PN Surabaya Tolak Praperadilan Kejahatan Seksual Pendiri SMA Selamat Pagi Indonesia
Pengadilan Negeri Surabaya menolak permohonan praperadilan JE, pendiri SMA Selamat Pagi Indonesia, tersangka kasus kejahatan seksual terhadap anak. Penetapan JE sebagai tersangka oleh Polda Jatim dianggap sah.
Oleh
AMBROSIUS HARTO MANUMOYOSO
·2 menit baca
SURABAYA, KOMPAS — Pengadilan Negeri Surabaya, Jawa Timur, menolak permohonan praperadilan oleh JE dalam persidangan pada Senin (24/1/2022), Pendiri SMA Selamat Pagi Indonesia, Batu, itu berstatus tersangka kasus kejahatan seksual.
JE menggugat Kepala Kepolisian Daerah Jawa Timur atau termohon tentang sah tidaknya penetapannya sebagai tersangka tindak pidana persetubuhan dan atau pencabulan terhadap anak. Dalam persidangan di Ruang Candra, Martin Ginting selaku hakim tunggal menyatakan penolakan permohonan praperadilan karena pemohon kurang pihak.
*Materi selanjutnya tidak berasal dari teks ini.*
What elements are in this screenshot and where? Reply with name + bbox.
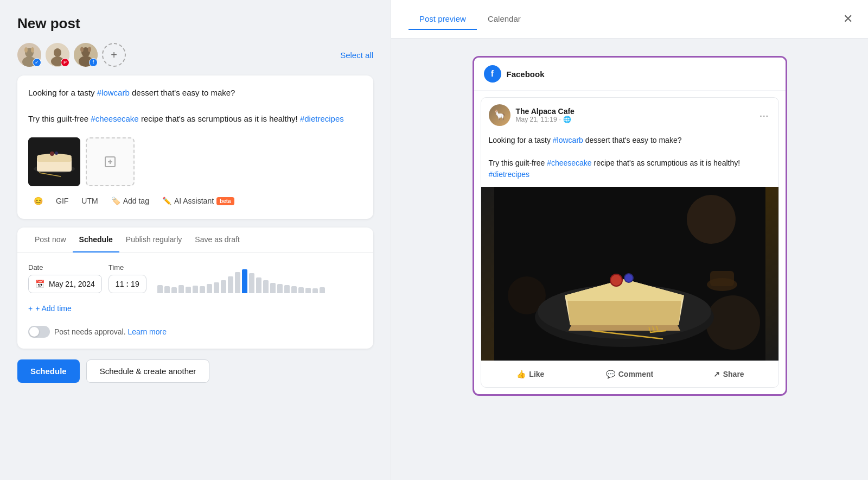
tab-post-preview[interactable]: Post preview <box>409 9 477 30</box>
svg-point-19 <box>55 151 58 155</box>
post-author-name: The Alpaca Cafe <box>516 107 752 116</box>
time-label: Time <box>108 263 146 271</box>
bar-7 <box>207 284 212 293</box>
bar-14 <box>256 277 261 293</box>
tab-save-draft[interactable]: Save as draft <box>188 228 246 252</box>
ai-icon: ✏️ <box>162 197 171 205</box>
time-input[interactable]: 11 : 19 <box>108 275 146 293</box>
schedule-card: Post now Schedule Publish regularly Save… <box>17 228 373 349</box>
like-label: Like <box>529 370 544 378</box>
bar-11 <box>235 272 240 293</box>
avatar-1-badge: ✓ <box>33 58 41 67</box>
bar-10 <box>228 276 233 293</box>
add-account-button[interactable]: + <box>102 43 126 67</box>
avatar-3[interactable]: f <box>74 43 98 67</box>
bar-21 <box>305 288 311 293</box>
bar-17 <box>277 284 283 293</box>
svg-point-17 <box>37 154 72 159</box>
account-row: ✓ P <box>17 43 373 67</box>
tab-post-now[interactable]: Post now <box>28 228 73 252</box>
right-panel: Post preview Calendar ✕ f Facebook 🦙 The… <box>391 0 868 480</box>
post-text-line2b: recipe that's as scrumptious as it is he… <box>139 114 300 123</box>
add-time-label: + Add time <box>35 304 72 313</box>
utm-label: UTM <box>81 197 98 205</box>
post-time-value: May 21, 11:19 <box>516 116 557 123</box>
media-row <box>28 137 362 186</box>
add-tag-button[interactable]: 🏷️ Add tag <box>106 194 155 208</box>
bar-15 <box>263 280 269 293</box>
schedule-create-another-button[interactable]: Schedule & create another <box>86 359 210 383</box>
share-label: Share <box>723 370 744 378</box>
post-text-area[interactable]: Looking for a tasty #lowcarb dessert tha… <box>28 86 362 130</box>
right-header: Post preview Calendar ✕ <box>391 0 868 39</box>
preview-tabs: Post preview Calendar <box>409 9 532 29</box>
tab-schedule[interactable]: Schedule <box>73 228 119 252</box>
bar-20 <box>298 287 304 293</box>
hashtag-cheesecake: #cheesecake <box>91 114 138 123</box>
bar-5 <box>193 286 198 293</box>
svg-point-12 <box>88 47 91 52</box>
utm-button[interactable]: UTM <box>76 194 103 208</box>
bar-3 <box>178 285 184 293</box>
composer-card: Looking for a tasty #lowcarb dessert tha… <box>17 75 373 219</box>
bar-16 <box>270 283 276 293</box>
avatar-1[interactable]: ✓ <box>17 43 41 67</box>
select-all-link[interactable]: Select all <box>340 50 373 60</box>
calendar-icon: 📅 <box>35 280 44 288</box>
fb-like-button[interactable]: 👍 Like <box>481 365 580 383</box>
bar-6 <box>200 286 205 293</box>
bar-2 <box>171 287 177 293</box>
like-icon: 👍 <box>516 370 526 378</box>
bar-1 <box>164 286 170 293</box>
add-time-button[interactable]: + + Add time <box>28 302 362 315</box>
svg-point-11 <box>80 47 84 52</box>
schedule-button[interactable]: Schedule <box>17 359 80 383</box>
post-text-line1: Looking for a tasty <box>28 88 97 97</box>
facebook-post-card: 🦙 The Alpaca Cafe May 21, 11:19 · 🌐 ··· … <box>481 97 779 388</box>
media-thumbnail-1[interactable] <box>28 137 80 186</box>
schedule-tabs: Post now Schedule Publish regularly Save… <box>17 228 373 252</box>
toggle-knob <box>29 327 39 337</box>
svg-point-27 <box>706 295 760 350</box>
bar-0 <box>157 285 163 293</box>
svg-point-33 <box>625 274 633 282</box>
tag-icon: 🏷️ <box>111 197 120 205</box>
gif-label: GIF <box>56 197 68 205</box>
gif-button[interactable]: GIF <box>50 194 74 208</box>
share-icon: ↗ <box>713 370 720 378</box>
post-time: May 21, 11:19 · 🌐 <box>516 116 752 123</box>
fb-comment-button[interactable]: 💬 Comment <box>580 365 679 383</box>
comment-icon: 💬 <box>606 370 615 378</box>
approval-toggle[interactable] <box>28 326 50 338</box>
bar-19 <box>291 286 297 293</box>
facebook-logo: f <box>484 65 501 83</box>
svg-rect-40 <box>710 271 734 286</box>
bar-9 <box>221 280 226 293</box>
svg-point-3 <box>24 47 28 53</box>
date-value: May 21, 2024 <box>49 280 95 288</box>
date-input[interactable]: 📅 May 21, 2024 <box>28 275 102 293</box>
dot-separator: · <box>559 116 561 123</box>
fb-more-button[interactable]: ··· <box>757 107 771 124</box>
ai-assistant-button[interactable]: ✏️ AI Assistant beta <box>157 194 240 208</box>
bottom-actions: Schedule Schedule & create another <box>17 359 373 383</box>
emoji-button[interactable]: 😊 <box>28 194 48 208</box>
close-button[interactable]: ✕ <box>843 13 853 25</box>
fb-post-meta: The Alpaca Cafe May 21, 11:19 · 🌐 <box>516 107 752 123</box>
fb-text-line1: Looking for a tasty <box>489 136 553 144</box>
fb-text-line2b: recipe that's as scrumptious as it is he… <box>592 159 740 167</box>
facebook-platform-name: Facebook <box>507 70 545 79</box>
tab-publish-regularly[interactable]: Publish regularly <box>119 228 189 252</box>
date-time-row: Date 📅 May 21, 2024 Time 11 : 19 <box>28 263 362 293</box>
fb-post-actions: 👍 Like 💬 Comment ↗ Share <box>481 361 778 387</box>
tab-calendar[interactable]: Calendar <box>477 9 532 30</box>
learn-more-link[interactable]: Learn more <box>127 327 167 336</box>
bar-13 <box>249 273 254 293</box>
avatar-2[interactable]: P <box>46 43 69 67</box>
media-add-button[interactable] <box>86 137 135 186</box>
facebook-header: f Facebook <box>474 58 786 91</box>
fb-post-image <box>481 187 778 361</box>
comment-label: Comment <box>618 370 654 378</box>
time-colon: : <box>126 280 129 288</box>
fb-share-button[interactable]: ↗ Share <box>679 365 778 383</box>
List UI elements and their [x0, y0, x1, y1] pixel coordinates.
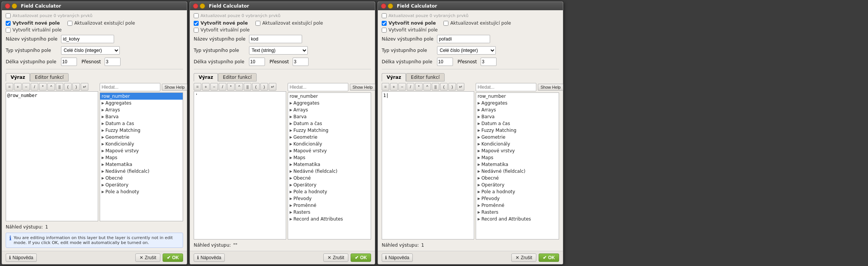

”Pertama, permohonan praperadilan ini kurang pihak. Kedua, permohonan praperadilan ini tidak dapat diterima. Ketiga, pemohon dibebankan mengganti biaya persidangan,” kata Martin yang juga menjabat Humas PN Surabaya.
Saat membacakan amar putusan, Martin mengatakan, putusan telah mempertimbangkan pernyataan enam saksi dan dua saksi ahli yang dihadirkan JE dan saksi ahli dari Polda Jatim. Persidangan praperadilan ini berlangsung sejak Jumat (14/1/2022).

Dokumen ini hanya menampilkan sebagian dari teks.